= Burt Monroe =

American ornithologist

Burt Leavelle Monroe Jr. (25 August 1930 – 14 May 1994, in Louisville, Kentucky) was an American ornithologist, a professor at the University of Louisville, a member of the American Ornithologists' Union (AOU) beginning in 1953. Among his major contributions to avian taxonomy was the work with Charles Sibley resulting in the so-called Sibley-Monroe classification.

== Biography ==
Monroe was born in Louisville to Ethelmae Tuell and Burt Leavelle Monroe Sr. (1901–1968). Like his father, he too took an interest in birds as well as a wider interest in natural history and published his first note on short-eared owls in 1945. He obtained a bachelor's degree in biology at the University of Louisville and then joined the US Navy from 1953 to 1959 rising to become a Lieutenant and working as a flight instructor at Pensacola. He then joined the Louisiana State University and worked on expeditions to collect birds in Honduras.

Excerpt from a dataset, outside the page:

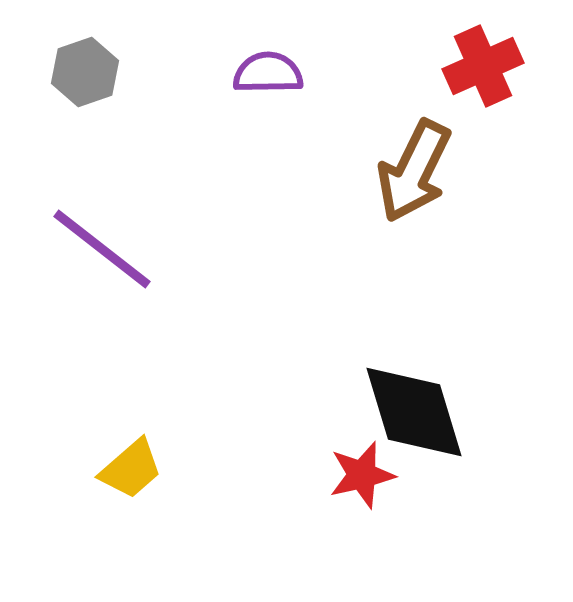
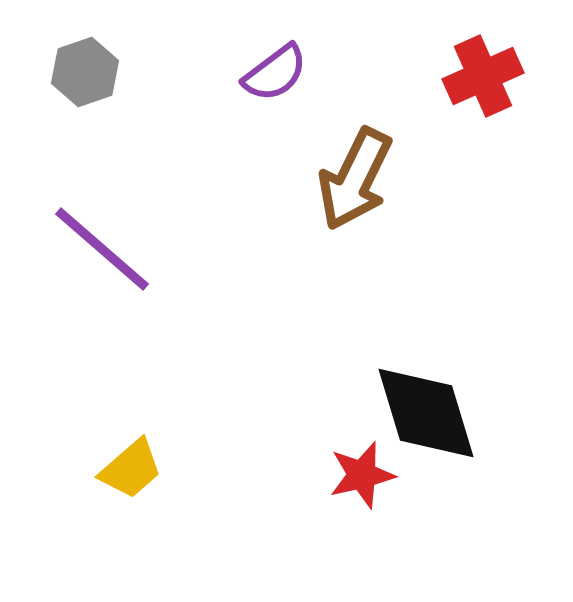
red cross: moved 10 px down
purple semicircle: moved 7 px right; rotated 144 degrees clockwise
brown arrow: moved 59 px left, 8 px down
purple line: rotated 3 degrees clockwise
black diamond: moved 12 px right, 1 px down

This led also to his doctoral dissertation on the birds of Honduras (1965) under George Lowery. He married fellow student Rose Sawyer. In 1965 he became assistant professor of biology at the University of Louisville and headed the department from 1970. After seeing his father die from a heart attack during an audit of the AOU, he took up in 1968 the role of treasurer. He became part of the Checklist Committee in 1977. In 1983 he worked with Charles Sibley on DNA-DNA hybridization to work out the classification of birds resulting in the landmark publication Distribution and Taxonomy of Birds of the World (1990). He published A World Checklist of Bird in 1993. His last book The Birds of Kentucky was published posthumously in 1994. He died from cancer.